- TASK REQUIREMENTS: Any pictures should be dropped; everything else in the records is to be returned exactly.

- MATERIAL FOR THE TASK:
== == ==
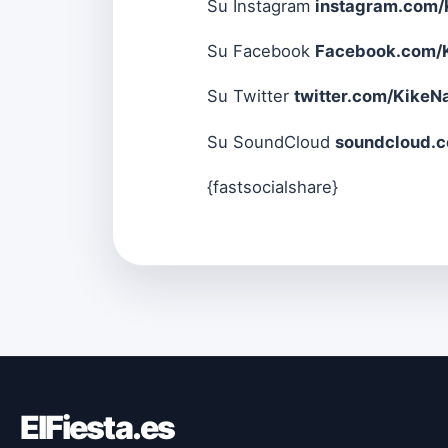
Su Instagram
instagram.com/
Su Facebook
Facebook.com/K
Su Twitter
twitter.com/Kike
Su SoundCloud
soundcloud.
{fastsocialshare}
ElFiesta.es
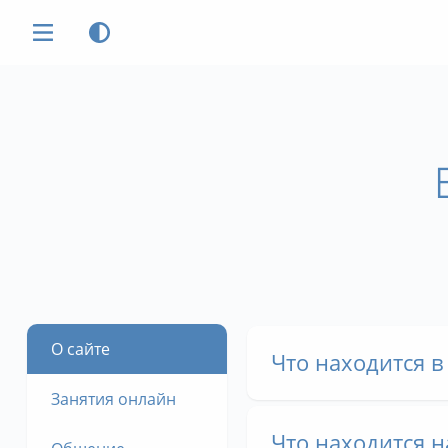
О сайте
Что находится 
Занятия онлайн
Что находится н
== == ==
- EXERCISE ANSWER:
Su Instagram
instagram.com/
Su Facebook
Facebook.com/K
Su Twitter
twitter.com/Kike
Su SoundCloud
soundcloud.
{fastsocialshare}
ElFiesta.es
О сайте
Что находится 
Занятия онлайн
Что находится н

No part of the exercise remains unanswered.